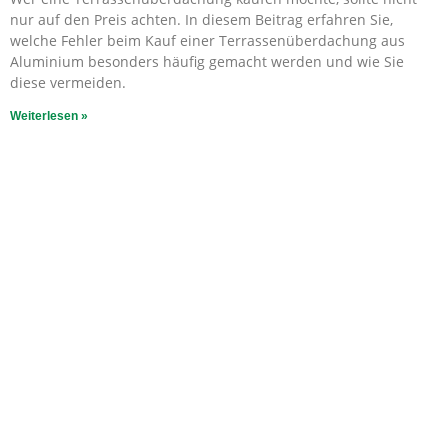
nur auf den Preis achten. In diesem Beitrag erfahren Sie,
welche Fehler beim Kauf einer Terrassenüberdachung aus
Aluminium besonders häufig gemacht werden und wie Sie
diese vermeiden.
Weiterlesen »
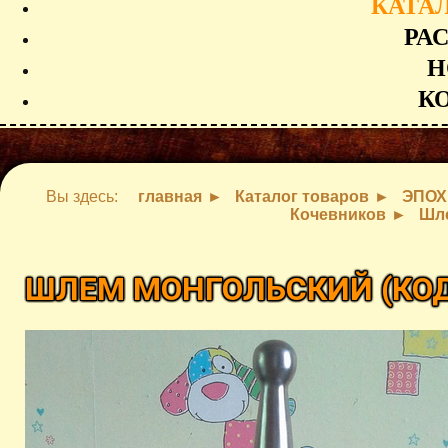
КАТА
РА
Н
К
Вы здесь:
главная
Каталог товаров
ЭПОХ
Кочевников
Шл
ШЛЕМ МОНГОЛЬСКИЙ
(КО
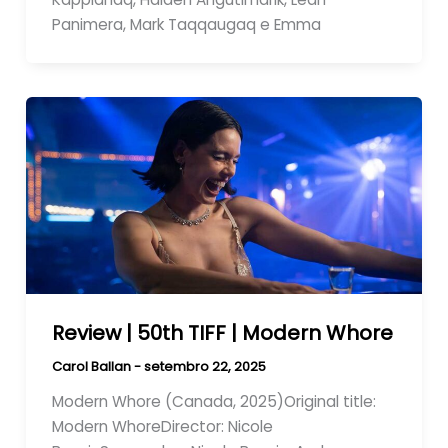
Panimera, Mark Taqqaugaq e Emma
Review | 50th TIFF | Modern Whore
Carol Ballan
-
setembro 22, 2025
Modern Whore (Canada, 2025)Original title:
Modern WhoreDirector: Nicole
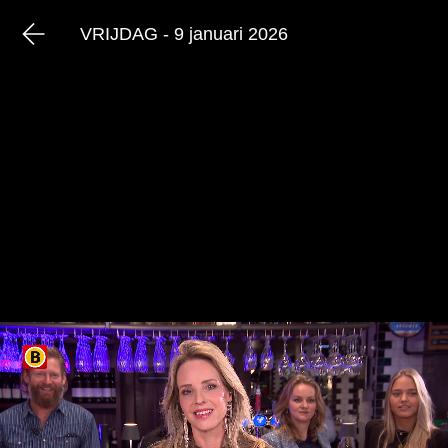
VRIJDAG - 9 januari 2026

* * *

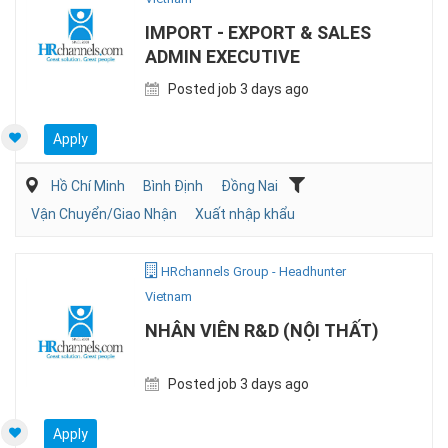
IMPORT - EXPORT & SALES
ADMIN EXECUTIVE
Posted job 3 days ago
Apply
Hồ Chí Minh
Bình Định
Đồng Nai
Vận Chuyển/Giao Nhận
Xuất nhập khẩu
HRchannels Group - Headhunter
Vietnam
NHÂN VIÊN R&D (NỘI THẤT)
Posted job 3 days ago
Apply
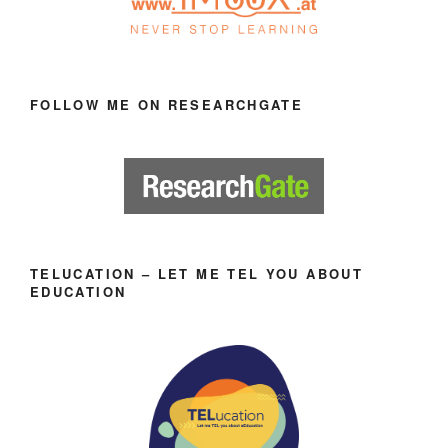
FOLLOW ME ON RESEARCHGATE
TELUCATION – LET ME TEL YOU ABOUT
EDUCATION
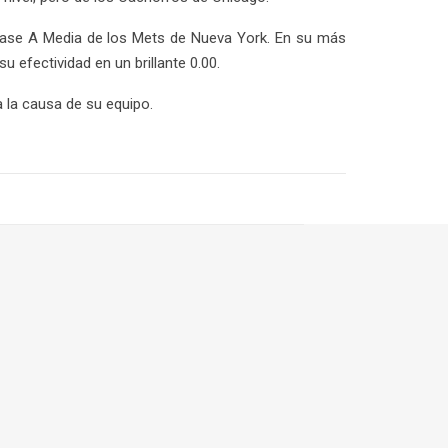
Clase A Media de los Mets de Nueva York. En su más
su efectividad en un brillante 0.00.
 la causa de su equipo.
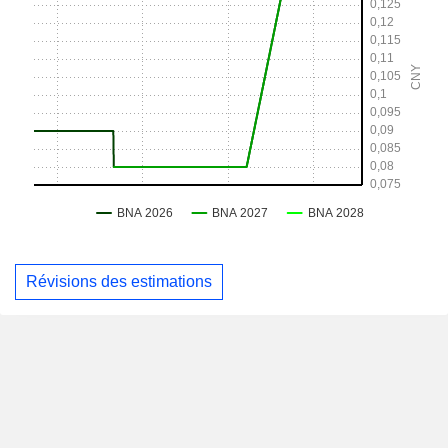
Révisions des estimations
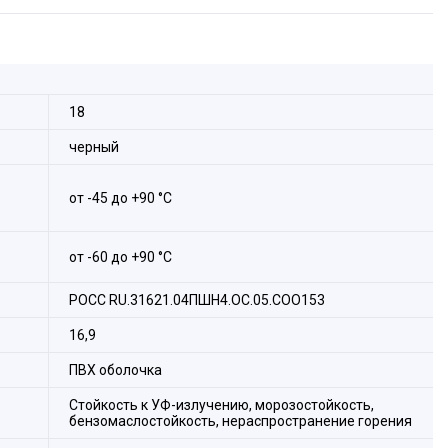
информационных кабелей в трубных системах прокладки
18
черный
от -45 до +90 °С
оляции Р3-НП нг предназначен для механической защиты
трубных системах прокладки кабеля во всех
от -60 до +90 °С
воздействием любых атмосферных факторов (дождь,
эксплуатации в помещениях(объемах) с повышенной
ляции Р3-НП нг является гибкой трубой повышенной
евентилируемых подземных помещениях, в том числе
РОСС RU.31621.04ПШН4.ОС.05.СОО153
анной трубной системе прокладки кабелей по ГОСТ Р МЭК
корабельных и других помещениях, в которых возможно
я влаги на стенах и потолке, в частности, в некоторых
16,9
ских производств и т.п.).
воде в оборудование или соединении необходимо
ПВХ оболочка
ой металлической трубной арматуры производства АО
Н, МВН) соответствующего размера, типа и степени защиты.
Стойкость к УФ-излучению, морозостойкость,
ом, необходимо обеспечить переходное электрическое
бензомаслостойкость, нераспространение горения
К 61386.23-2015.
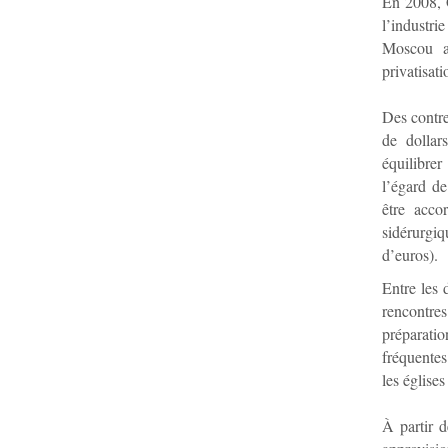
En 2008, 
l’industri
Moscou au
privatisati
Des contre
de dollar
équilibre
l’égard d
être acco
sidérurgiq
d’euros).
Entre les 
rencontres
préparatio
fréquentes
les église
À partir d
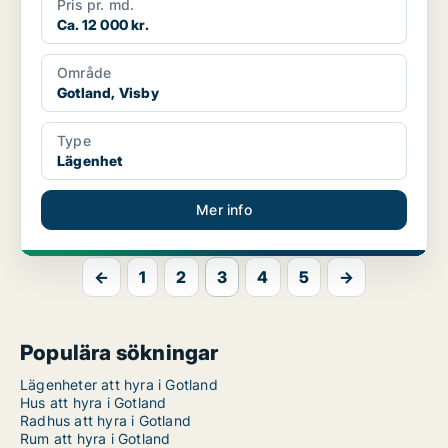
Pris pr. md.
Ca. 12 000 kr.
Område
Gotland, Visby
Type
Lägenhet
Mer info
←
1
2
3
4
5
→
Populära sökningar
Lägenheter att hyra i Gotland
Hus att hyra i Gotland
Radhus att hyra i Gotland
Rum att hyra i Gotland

Assignment: Find and copy every line in the entries above where the string "прокладки" occurs.

Exercise result:
информационных кабелей в трубных системах прокладки
трубных системах прокладки кабеля во всех
анной трубной системе прокладки кабелей по ГОСТ Р МЭК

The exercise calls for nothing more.